• Exercise brief
Could you restate the entries below word for word and leave the images out?

• Recorded information

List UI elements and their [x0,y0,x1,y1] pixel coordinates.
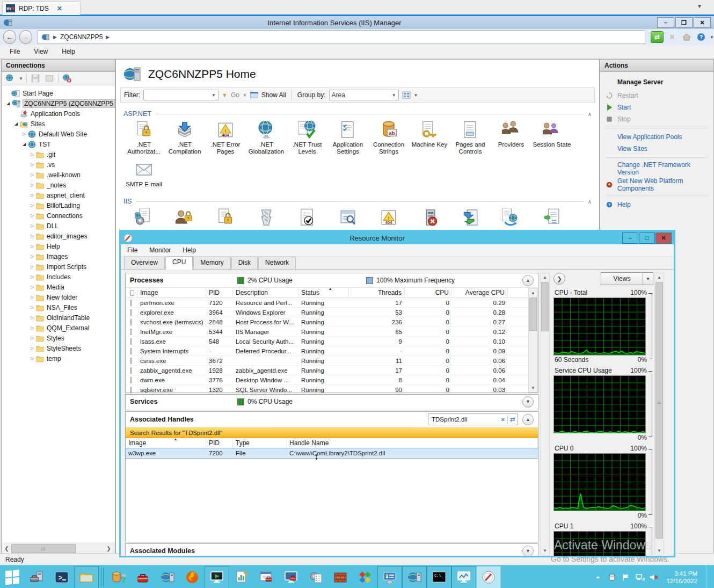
go-button[interactable]: Go [231,91,239,99]
collapsed-expander-icon[interactable]: ▷ [29,336,35,340]
collapsed-expander-icon[interactable]: ▷ [29,325,35,330]
collapsed-expander-icon[interactable]: ▷ [29,183,35,187]
tray-flag-icon[interactable] [621,572,631,582]
tree-item-zqc6nnzpp5-zqc6nnzpp5[interactable]: ◢ZQC6NNZPP5 (ZQC6NNZPP5 [2,98,115,108]
collapsed-expander-icon[interactable]: ▷ [29,356,35,361]
column-header-status[interactable]: Status▲ [298,288,349,297]
collapsed-expander-icon[interactable]: ▷ [29,172,35,177]
tree-item-help[interactable]: ▷Help [2,241,115,251]
process-checkbox[interactable] [126,329,137,335]
tree-item-media[interactable]: ▷Media [2,282,115,292]
tree-item-temp[interactable]: ▷temp [2,353,115,364]
resmon-maximize-button[interactable]: □ [639,233,655,244]
taskbar-odbc[interactable] [353,567,377,588]
views-dropdown-icon[interactable]: ▼ [643,273,653,285]
taskbar-server-manager[interactable] [25,567,49,588]
tree-item-connections[interactable]: ▷Connections [2,210,115,221]
taskbar-event-viewer[interactable] [229,567,254,588]
action-change-net-framework-version[interactable]: Change .NET Framework Version [606,161,708,176]
resmon-menu-file[interactable]: File [127,246,137,254]
collapsed-expander-icon[interactable]: ▷ [29,264,35,269]
tree-item-well-known[interactable]: ▷.well-known [2,170,115,180]
breadcrumb-server[interactable]: ZQC6NNZPP5 [60,33,103,41]
resmon-main-scrollbar[interactable]: ▲ ▼ [540,273,550,555]
clear-search-icon[interactable]: ✕ [499,417,507,423]
process-checkbox[interactable] [126,387,137,393]
tree-item-notes[interactable]: ▷_notes [2,180,115,190]
collapsed-expander-icon[interactable]: ▷ [29,315,35,320]
resmon-tab-network[interactable]: Network [258,257,296,269]
resmon-tab-overview[interactable]: Overview [124,257,165,269]
scroll-right-icon[interactable]: ❯ [104,546,113,551]
process-checkbox[interactable] [126,300,137,306]
processes-scrollbar[interactable]: ▲ ▼ [528,288,538,393]
handles-collapse-button[interactable]: ▲ [522,414,534,425]
collapsed-expander-icon[interactable]: ▷ [29,305,35,310]
taskbar-iis-server[interactable] [402,566,427,588]
column-header-average-cpu[interactable]: Average CPU [452,288,508,297]
handles-column-type[interactable]: Type [233,438,287,448]
collapsed-expander-icon[interactable]: ▷ [29,193,35,198]
tree-item-sites[interactable]: ◢Sites [2,119,115,129]
feature-smtp-email[interactable]: SMTP E-mail [123,161,164,188]
stop-refresh-button[interactable]: ✕ [666,32,678,42]
collapsed-expander-icon[interactable]: ▷ [29,244,35,249]
tree-horizontal-scrollbar[interactable]: ❮ ||| ❯ [2,544,113,553]
process-row-inetmgr-exe[interactable]: InetMgr.exe5344IIS ManagerRunning6500.12 [126,327,538,337]
handles-column-handle-name[interactable]: Handle Name [287,438,538,448]
graphs-expand-button[interactable]: ❯ [553,273,565,285]
process-checkbox[interactable] [126,338,137,345]
feature-providers[interactable]: Providers [491,121,531,155]
show-desktop-button[interactable] [706,565,711,588]
feature-net-authorization[interactable]: .NET Authorizat... [123,121,164,155]
handles-column-image[interactable]: Image▲ [126,438,206,448]
tray-expand-icon[interactable] [593,572,603,582]
tree-item-aspnet-client[interactable]: ▷aspnet_client [2,190,115,200]
menu-view[interactable]: View [34,48,48,55]
tree-item-application-pools[interactable]: Application Pools [2,108,115,119]
process-checkbox[interactable] [126,358,137,364]
taskbar-start-button[interactable] [0,567,25,588]
tree-item-tst[interactable]: ◢TST [2,139,115,149]
collapsed-expander-icon[interactable]: ▷ [29,234,35,238]
feature-pages-controls[interactable]: Pages and Controls [450,121,491,155]
process-row-zabbix-agentd-exe[interactable]: zabbix_agentd.exe1928zabbix_agentd.exeRu… [126,366,538,375]
resmon-tab-cpu[interactable]: CPU [165,256,193,270]
remove-connection-icon[interactable] [62,74,72,83]
menu-file[interactable]: File [10,48,20,55]
tree-item-stylesheets[interactable]: ▷StyleSheets [2,343,115,353]
action-start[interactable]: Start [606,102,708,113]
collapsed-expander-icon[interactable]: ▷ [29,346,35,351]
process-row-explorer-exe[interactable]: explorer.exe3964Windows ExplorerRunning5… [126,308,538,317]
forward-button[interactable]: → [19,30,32,44]
process-row-sqlservr-exe[interactable]: sqlservr.exe1320SQL Server Windo...Runni… [126,385,538,395]
column-header-pid[interactable]: PID [206,288,233,297]
rdp-tab[interactable]: mR RDP: TDS ✕ [2,1,81,15]
resmon-menu-help[interactable]: Help [183,246,196,254]
tree-item-dll[interactable]: ▷DLL [2,221,115,231]
action-stop[interactable]: Stop [606,114,708,125]
column-header-description[interactable]: Description [233,288,298,297]
expanded-expander-icon[interactable]: ◢ [13,121,19,126]
column-header-cpu[interactable]: CPU [405,288,452,297]
save-connections-icon[interactable] [30,74,41,83]
action-restart[interactable]: Restart [606,90,708,101]
resmon-menu-monitor[interactable]: Monitor [149,246,171,254]
group-collapse-icon[interactable]: ∧ [588,199,592,205]
refresh-button[interactable]: ⇄ [651,31,664,43]
filter-input[interactable]: ▼ [143,90,218,100]
collapsed-expander-icon[interactable]: ▷ [29,162,35,167]
views-button[interactable]: Views ▼ [601,272,653,285]
taskbar-control-panel[interactable] [377,566,402,588]
tree-item-start-page[interactable]: Start Page [2,88,115,98]
processes-collapse-button[interactable]: ▲ [522,275,534,286]
home-button[interactable] [681,32,693,42]
taskbar-database-tools[interactable] [106,567,130,588]
process-row-system-interrupts[interactable]: System Interrupts-Deferred Procedur...Ru… [126,346,538,356]
collapsed-expander-icon[interactable]: ▷ [29,285,35,289]
process-row-csrss-exe[interactable]: csrss.exe3672Running1100.06 [126,356,538,366]
iis-close-button[interactable]: ✕ [694,17,711,28]
graphs-scrollbar[interactable]: ▲ ≡ ▼ [654,273,664,555]
feature-application-settings[interactable]: Application Settings [327,121,368,155]
collapsed-expander-icon[interactable]: ▷ [29,152,35,157]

• Answer section
List UI elements and their [x0,y0,x1,y1] pixel coordinates.
go-button[interactable]: Go [231,91,239,99]
collapsed-expander-icon[interactable]: ▷ [29,336,35,340]
collapsed-expander-icon[interactable]: ▷ [29,325,35,330]
collapsed-expander-icon[interactable]: ▷ [29,183,35,187]
tray-flag-icon[interactable] [621,572,631,582]
tree-item-zqc6nnzpp5-zqc6nnzpp5[interactable]: ◢ZQC6NNZPP5 (ZQC6NNZPP5 [2,98,115,108]
collapsed-expander-icon[interactable]: ▷ [29,356,35,361]
column-header-status[interactable]: Status▲ [298,288,349,297]
collapsed-expander-icon[interactable]: ▷ [29,172,35,177]
tree-item-help[interactable]: ▷Help [2,241,115,251]
process-checkbox[interactable] [126,329,137,335]
tree-item-media[interactable]: ▷Media [2,282,115,292]
tree-item-temp[interactable]: ▷temp [2,353,115,364]
resmon-maximize-button[interactable]: □ [639,233,655,244]
taskbar-odbc[interactable] [353,567,377,588]
views-dropdown-icon[interactable]: ▼ [643,273,653,285]
taskbar-server-manager[interactable] [25,567,49,588]
tree-item-connections[interactable]: ▷Connections [2,210,115,221]
taskbar-event-viewer[interactable] [229,567,254,588]
action-change-net-framework-version[interactable]: Change .NET Framework Version [606,161,708,176]
resmon-menu-file[interactable]: File [127,246,137,254]
collapsed-expander-icon[interactable]: ▷ [29,264,35,269]
tree-item-well-known[interactable]: ▷.well-known [2,170,115,180]
breadcrumb-server[interactable]: ZQC6NNZPP5 [60,33,103,41]
resmon-main-scrollbar[interactable]: ▲ ▼ [540,273,550,555]
clear-search-icon[interactable]: ✕ [499,417,507,423]
process-checkbox[interactable] [126,387,137,393]
tree-item-notes[interactable]: ▷_notes [2,180,115,190]
collapsed-expander-icon[interactable]: ▷ [29,315,35,320]
resmon-tab-network[interactable]: Network [258,257,296,269]
resmon-tab-overview[interactable]: Overview [124,257,165,269]
scroll-right-icon[interactable]: ❯ [104,546,113,551]
process-checkbox[interactable] [126,300,137,306]
processes-scrollbar[interactable]: ▲ ▼ [528,288,538,393]
handles-collapse-button[interactable]: ▲ [522,414,534,425]
collapsed-expander-icon[interactable]: ▷ [29,305,35,310]
taskbar-iis-server[interactable] [402,566,427,588]
column-header-average-cpu[interactable]: Average CPU [452,288,508,297]
handles-column-type[interactable]: Type [233,438,287,448]
collapsed-expander-icon[interactable]: ▷ [29,193,35,198]
tree-item-sites[interactable]: ◢Sites [2,119,115,129]
feature-smtp-email[interactable]: SMTP E-mail [123,161,164,188]
stop-refresh-button[interactable]: ✕ [666,32,678,42]
collapsed-expander-icon[interactable]: ▷ [29,244,35,249]
tree-horizontal-scrollbar[interactable]: ❮ ||| ❯ [2,544,113,553]
process-row-inetmgr-exe[interactable]: InetMgr.exe5344IIS ManagerRunning6500.12 [126,327,538,337]
handles-column-handle-name[interactable]: Handle Name [287,438,538,448]
graphs-expand-button[interactable]: ❯ [553,273,565,285]
process-checkbox[interactable] [126,338,137,345]
feature-providers[interactable]: Providers [491,121,531,155]
show-desktop-button[interactable] [706,565,711,588]
feature-net-authorization[interactable]: .NET Authorizat... [123,121,164,155]
handles-column-image[interactable]: Image▲ [126,438,206,448]
tray-expand-icon[interactable] [593,572,603,582]
tree-item-aspnet-client[interactable]: ▷aspnet_client [2,190,115,200]
menu-view[interactable]: View [34,48,48,55]
tree-item-application-pools[interactable]: Application Pools [2,108,115,119]
process-checkbox[interactable] [126,358,137,364]
taskbar-start-button[interactable] [0,567,25,588]
tree-item-tst[interactable]: ◢TST [2,139,115,149]
collapsed-expander-icon[interactable]: ▷ [29,234,35,238]
feature-pages-controls[interactable]: Pages and Controls [450,121,491,155]
process-row-zabbix-agentd-exe[interactable]: zabbix_agentd.exe1928zabbix_agentd.exeRu… [126,366,538,375]
resmon-tab-cpu[interactable]: CPU [165,256,193,270]
remove-connection-icon[interactable] [62,74,72,83]
menu-file[interactable]: File [10,48,20,55]
tree-item-stylesheets[interactable]: ▷StyleSheets [2,343,115,353]
action-start[interactable]: Start [606,102,708,113]
collapsed-expander-icon[interactable]: ▷ [29,346,35,351]
process-row-explorer-exe[interactable]: explorer.exe3964Windows ExplorerRunning5… [126,308,538,317]
forward-button[interactable]: → [19,30,32,44]
process-row-sqlservr-exe[interactable]: sqlservr.exe1320SQL Server Windo...Runni… [126,385,538,395]
column-header-pid[interactable]: PID [206,288,233,297]
rdp-tab[interactable]: mR RDP: TDS ✕ [2,1,81,15]
resmon-menu-help[interactable]: Help [183,246,196,254]
tree-item-dll[interactable]: ▷DLL [2,221,115,231]
action-stop[interactable]: Stop [606,114,708,125]
column-header-description[interactable]: Description [233,288,298,297]
expanded-expander-icon[interactable]: ◢ [13,121,19,126]
column-header-cpu[interactable]: CPU [405,288,452,297]
save-connections-icon[interactable] [30,74,41,83]
action-restart[interactable]: Restart [606,90,708,101]
resmon-menu-monitor[interactable]: Monitor [149,246,171,254]
group-collapse-icon[interactable]: ∧ [588,199,592,205]
refresh-button[interactable]: ⇄ [651,31,664,43]
filter-input[interactable]: ▼ [143,90,218,100]
collapsed-expander-icon[interactable]: ▷ [29,162,35,167]
views-button[interactable]: Views ▼ [601,272,653,285]
taskbar-control-panel[interactable] [377,566,402,588]
tree-item-start-page[interactable]: Start Page [2,88,115,98]
processes-collapse-button[interactable]: ▲ [522,275,534,286]
home-button[interactable] [681,32,693,42]
taskbar-database-tools[interactable] [106,567,130,588]
process-row-system-interrupts[interactable]: System Interrupts-Deferred Procedur...Ru… [126,346,538,356]
collapsed-expander-icon[interactable]: ▷ [29,285,35,289]
process-row-csrss-exe[interactable]: csrss.exe3672Running1100.06 [126,356,538,366]
iis-close-button[interactable]: ✕ [694,17,711,28]
graphs-scrollbar[interactable]: ▲ ≡ ▼ [654,273,664,555]
feature-application-settings[interactable]: Application Settings [327,121,368,155]
collapsed-expander-icon[interactable]: ▷ [29,152,35,157]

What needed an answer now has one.